Thanks to the multi co-linearity of the spectra, NIRS spectra can be compressed very readily. It can be easily demonstrated that just a few factors are sufficient to determine the differences between the spectra. It can be shown that often 10 factors are sufficient to illustrate 99% of the variance in the spectra and to explain them. Instead of 700 data items for each sample, only 10 data items are then needed per sample.|
Other methods which have been proposed to compress spectra are the Fourier and wavelet transformation. The basis of the Fourier transformation is recognition of the fact that curve traces can be represented mathematically by an infinite series of sine and cosine functions. This Fourier transformation in sine and cosine functions forms the original signal or the original function respectively from what is referred to as the time domain into the frequency domain.
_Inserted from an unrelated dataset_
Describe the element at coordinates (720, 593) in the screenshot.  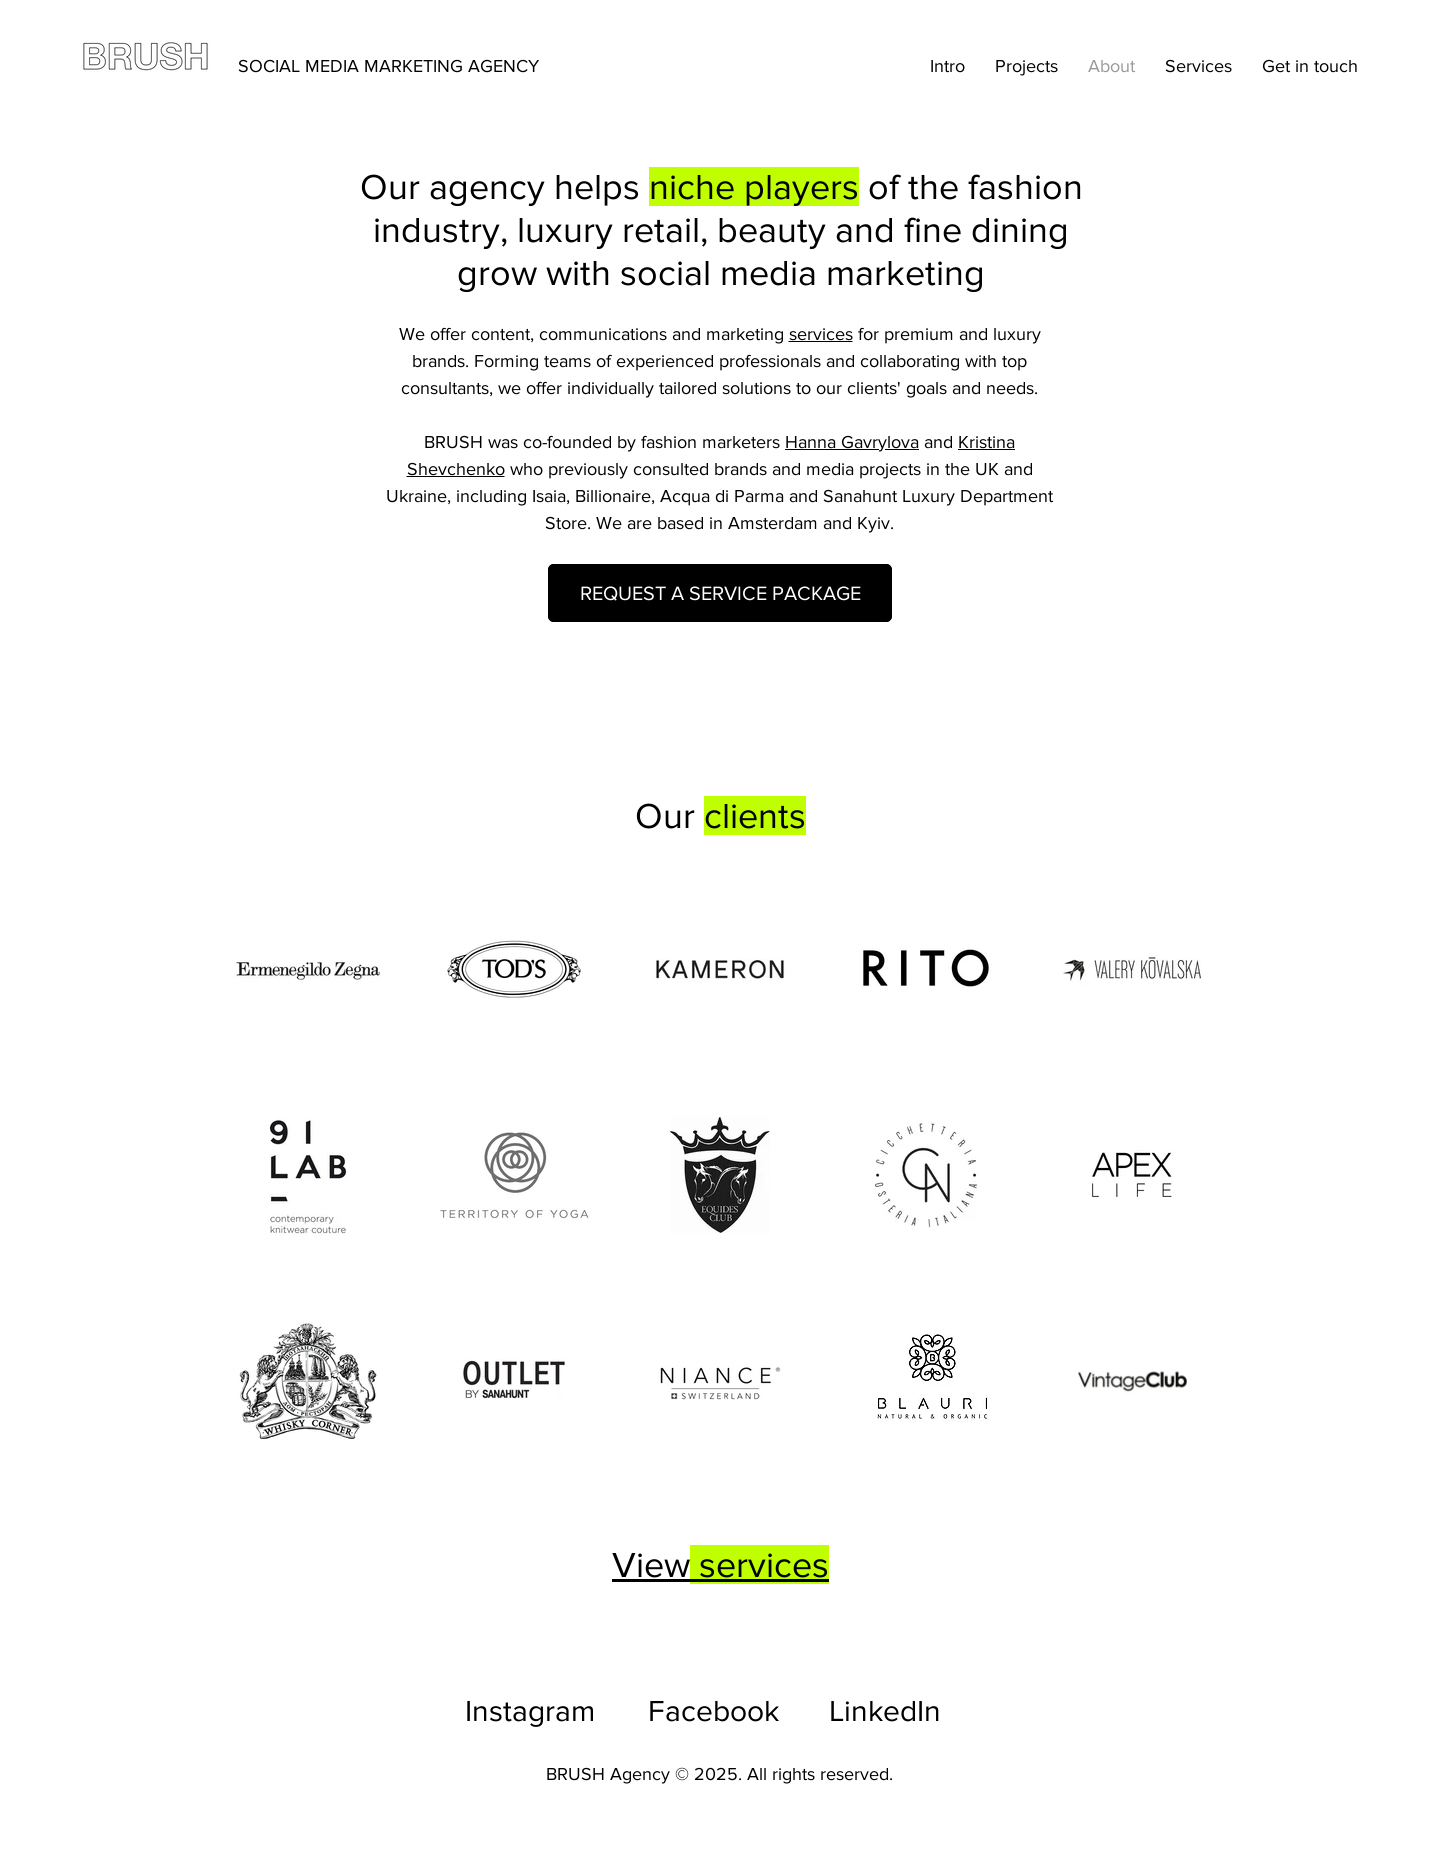
I see `[REQUEST A SERVICE PACKAGE]` at that location.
The compression of the spectra is based essentially on the multi co-linearity of the spectra and on the assumption that the slight residual variability in the spectra is to be interpreted as the noise of the spectra. With all the procedures referred to, the transformation is effected by the variability in the spectra (example: Fourier transformation) or between the spectra (example: PCA factors).
Minor nuances in the spectrum are in this case allocated to the noise, and the differentiation between information and noise in the spectra is not materially specified, but to be determined on the basis of statistical tests.
The capability of various different methods to achieve spectral compression has not proved successful in providing loss-free compression for most practical work, due to the absence of generally-valid criteria.